Storage media is distinct from but may be used in conjunction with transmission media. Transmission media participates in transferring information between storage media. For example, transmission media includes coaxial cables, copper wire and fiber optics, including the wires that comprise bus 402. Transmission media can also take the form of acoustic or light waves, such as those generated during radio-wave and infra-red data communications.
Various forms of media may be involved in carrying one or more sequences of one or more instructions to processor 404 for execution. For example, the instructions may initially be carried on a magnetic disk or solid-state drive of a remote computer. The remote computer can load the instructions into its dynamic memory and send the instructions over a telephone line using a modem. A modem local to computer system 400 can receive the data on the telephone line and use an infra-red transmitter to convert the data to an infra-red signal. An infra-red detector can receive the data carried in the infra-red signal and appropriate circuitry can place the data on bus 402. Bus 402 carries the data to main memory 406, from which processor 404 retrieves and executes the instructions. The instructions received by main memory 406 may optionally be stored on storage device 410 either before or after execution by processor 404.
Computer system 400 also includes a communication interface 418 coupled to bus 402. Communication interface 418 provides a two-way data communication coupling to a network link 420 that is connected to a local network 422. For example, communication interface 418 may be an integrated services digital network (ISDN) card, cable modem, satellite modem, or a modem to provide a data communication connection to a corresponding type of telephone line. As another example, communication interface 418 may be a local area network (LAN) card to provide a data communication connection to a compatible LAN. Wireless links may also be implemented. In any such implementation, communication interface 418 sends and receives electrical, electromagnetic or optical signals that carry digital data streams representing various types of information.
Network link 420 typically provides data communication through one or more networks to other data devices. For example, network link 420 may provide a connection through local network 422 to a host computer 424 or to data equipment operated by an Internet Service Provider (ISP) 426. ISP 426 in turn provides data communication services through the world wide packet data communication network now commonly referred to as the “Internet” 428. Local network 422 and Internet 428 both use electrical, electromagnetic or optical signals that carry digital data streams. The signals through the various networks and the signals on network link 420 and through communication interface 418, which carry the digital data to and from computer system 400, are example forms of transmission media.

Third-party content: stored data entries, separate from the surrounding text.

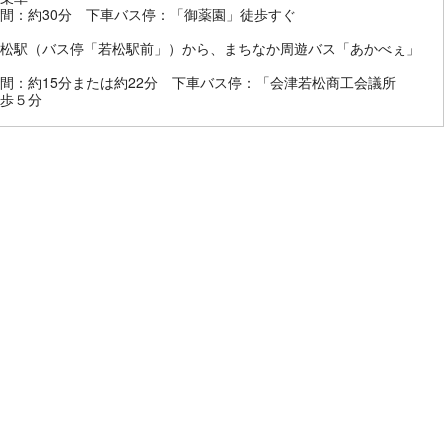
間：約30分 下車バス停：「御薬園」徒歩すぐ
松駅（バス停「若松駅前」）から、まちなか周遊バス「あかべぇ」
間：約15分または約22分 下車バス停：「会津若松商工会議所
歩５分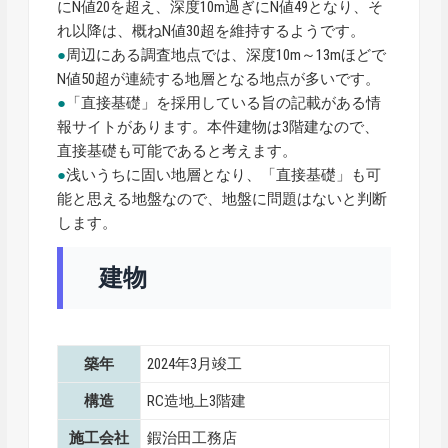
にN値20を超え、深度10m過ぎにN値49となり、そ
れ以降は、概ねN値30超を維持するようです。
●
周辺にある調査地点では、深度10m～13mほどで
N値50超が連続する地層となる地点が多いです。
●
「直接基礎」を採用している旨の記載がある情
報サイトがあります。本件建物は3階建なので、
直接基礎も可能であると考えます。
●
浅いうちに固い地層となり、「直接基礎」も可
能と思える地盤なので、地盤に問題はないと判断
します。
建物
築年
2024年3月竣工
構造
RC造地上3階建
施工会社
鍜治田工務店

Computer system 400 can send messages and receive data, including program code, through the network(s), network link 420 and communication interface 418. In the Internet example, a server 430 might transmit a requested code for an application program through Internet 428, ISP 426, local network 422 and communication interface 418.

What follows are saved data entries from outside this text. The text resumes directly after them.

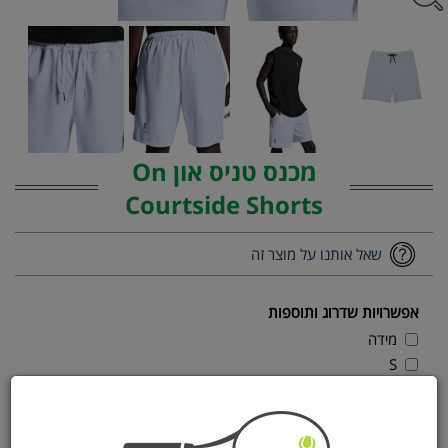
מכנס טניס און On
Courtside Shorts
שאל אותנו על מוצר זה
אפשרויות שדרוג ותוספות
מידה
S
M
L
XL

The received code may be executed by processor 404 as it is received, and/or stored in storage device 410, or other non-volatile storage for later execution.

Software Over View

FIG. 5 is a block diagram of a basic software system 500 that may be employed for controlling the operation of computing system 400. Software system 500 and its components, including their connections, relationships, and functions, is meant to be exemplary only, and not meant to limit implementations of the example embodiment(s). Other software systems suitable for implementing the example embodiment(s) may have different components, including components with different connections, relationships, and functions.
Software system 500 is provided for directing the operation of computing system 400. Software system 500, which may be stored in system memory (RAM) 406 and on fixed storage (e.g., hard disk or flash memory) 410, includes a kernel or operating system (OS) 510.

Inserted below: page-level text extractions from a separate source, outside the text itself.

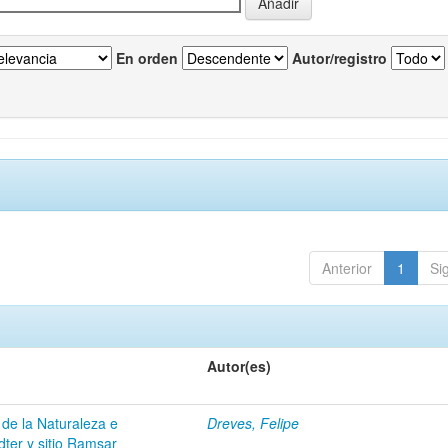
En orden
Autor/registro
Anterior
1
Si
Autor(es)
 de la Naturaleza e
Dreves, Felipe
dter y sitio Ramsar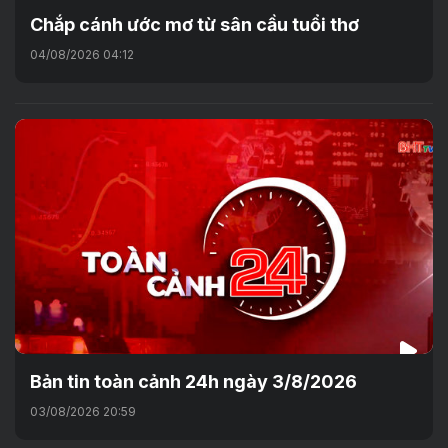
Chắp cánh ước mơ từ sân cầu tuổi thơ
04/08/2026 04:12
Bản tin toàn cảnh 24h ngày 3/8/2026
03/08/2026 20:59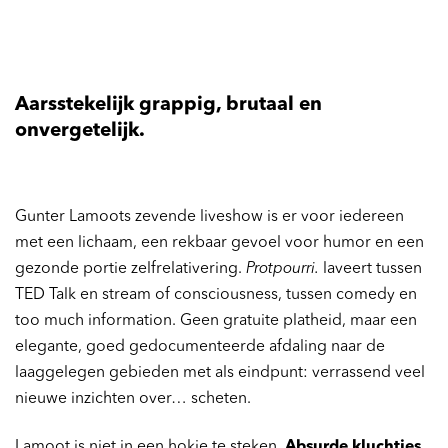
Aarsstekelijk grappig, brutaal en
onvergetelijk.
Gunter Lamoots zevende liveshow is er voor iedereen
met een lichaam, een rekbaar gevoel voor humor en een
gezonde portie zelfrelativering.
Protpourri.
laveert tussen
TED Talk en stream of consciousness, tussen comedy en
too much information. Geen gratuite platheid, maar een
elegante, goed gedocumenteerde afdaling naar de
laaggelegen gebieden met als eindpunt: verrassend veel
nieuwe inzichten over… scheten.
Lamoot is niet in een hokje te steken.
Absurde kluchtjes,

The OS 510 manages low-level aspects of computer operation, including managing execution of processes, memory allocation, file input and output (I/O), and device I/O. One or more application programs, represented as 502A, 502B, 502C . . . 502N, may be “loaded” (e.g., transferred from fixed storage 410 into memory 406) for execution by the system 500. The applications or other software intended for use on computer system 400 may also be stored as a set of downloadable computer-executable instructions, for example, for downloading and installation from an Internet location (e.g., a Web server, an app store, or other online service).
Software system 500 includes a graphical user interface (GUI) 515, for receiving user commands and data in a graphical (e.g., “point-and-click” or “touch gesture”) fashion. These inputs, in turn, may be acted upon by the system 500 in accordance with instructions from operating system 510 and/or application(s) 502. The GUI 515 also serves to display the results of operation from the OS 510 and application(s) 502, whereupon the user may supply additional inputs or terminate the session (e.g., log off).
OS 510 can execute directly on the bare hardware 520 (e.g., processor(s) 404) of computer system 400. Alternatively, a hypervisor or virtual machine monitor (VMM) 530 may be interposed between the bare hardware 520 and the OS 510. In this configuration, VMM 530 acts as a software “cushion” or virtualization layer between the OS 510 and the bare hardware 520 of the computer system 400.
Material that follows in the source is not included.